ELB Book Corner: Gibson and Nelson: “The Advance of Conservative State High Courts”

I am pleased to welcome to ELB Book Corner James L. Gibson and Michael J. Nelson, authors of the new book, Judging Inequality: State Supreme Courts and the Inequality Crisis. (Readers using this link and the code JUDGING get a 20 percent discount.) Here is their second of three posts:

ELB Book Corner

In our previous post, we discussed a core finding from our new book, Judging Inequality. Based on an analysis of nearly 6,000 equality-relevant cases decided in state supreme courts between 1990 and 2015, we found that state supreme courts issued approximately equal proportions of pro- and anti-equality decisions. Yet, this topline number masks enormous variation in the propensity of particular state high courts to support equality: states like Texas are particularly unlikely to issue pro-equality decisions; the opposite is true in New Jersey.

But the decisions of state high courts are made by judges. Understanding the background characteristics of these judges is essential to understanding the willingness of state high courts to strike down restrictions on voting, to support the rights of same-sex couples, and to provide citizens with full access to justice. Armed with the support of the Russell Sage Foundation and the National Science Foundation, we worked with a team of research assistants to code the background characteristics of nearly 1,000 people who served as full-time judges on the supreme courts in each state during our twenty-six year time period.

Political scientists have long been interested in the relationship between judicial ideology and judicial behavior, so we began our analysis of judge-level behavior in these equality-relevant cases by examining this connection. Based on news articles, ballot designations, and obituaries, we were able to score each judge in our database as either a Democrat or a Republican. Overall, Democrats dominated; about 56 percent of the judges are Democrats and the remaining 44 percent are Republicans.
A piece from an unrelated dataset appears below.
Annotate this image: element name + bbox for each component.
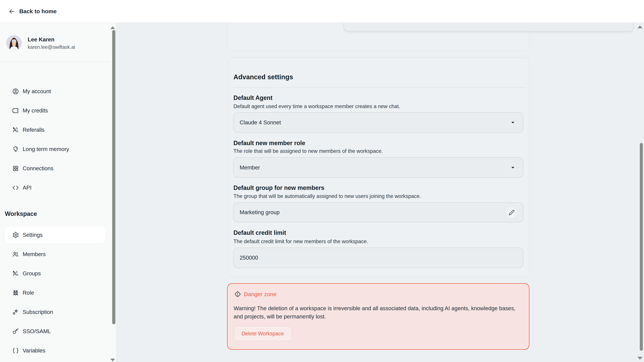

The conventional wisdom is that Democrats tend to be at least somewhat liberal and that Republicans tend to be at least somewhat conservative. That assumption, however, is subject to some necessary empirical verification. To validate this assumption, we refer to the work of Bonica and Woodruff, who have developed a measure of state supreme court judges’ ideologies that is useful for us. The measure is derived from a mixture of campaign contributions data and the party of the appointing authority (typically, the governor). We find a large partisan difference in ideology according to the judges’ party affiliation: the difference between the average Republican justice and the average Democrat is about two standard deviations, a very large difference indeed

Armed with these data, we can assess change in the make-up of state supreme courts over time. Figure 1 displays the average ideology of the 50 state supreme courts with civil jurisdiction between 1990 and 2015. Lower (more negative) values indicate greater liberalism. The ideology scores are relative, not absolute scores, so zero has no inherent or substantive meaning. That these bars get closer to the zero line over time demonstrates that the state supreme courts have become considerably more conservative from 1990 to 2015. In the early part of the time series, the courts tilted toward the liberal end of the spectrum. At the end of the time series, this tilt righted itself, producing ideological parity between liberal and conservative state high court judges. As to political party attachments, the average state supreme court in 1990 was 34 percent Republican. By 2000, this figure increased to 45 percent. By 2015, the average state high court was 54 percent Republican.

Figure 1: The average percentage ideology of state supreme courts, by year.

How well does our measure of ideology predict judges’ votes in equality relevant cases?

Figure 2 shows the relationship between judicial ideology and judicial behavior in our dataset. Perhaps unsurprisingly, there is a noticeable negative relationship between ideology and judges’ willingness to support equality. Even without accounting for differences in states, cases, or time, knowing that a judge is liberal or conservative is enough to predict with some degree of confidence how that judge is likely to decide an equality-relevant case.

Figure 2: The relationship between the ideology of state supreme court justices and the percentage of equality-relevant cases in which they voted in a pro-equality direction. The figure is limited to justices who decided at least 10 cases in our dataset.

This research was conducted with the support of the National Science Foundation (SES-1456568 and SES-1456580) and the Russell Sage Foundation (G-1962). Any opinions, findings, and conclusions or recommendations expressed here are the authors’ alone and do not necessarily reflect the views of the National Science Foundation or of the Russell Sage Foundation.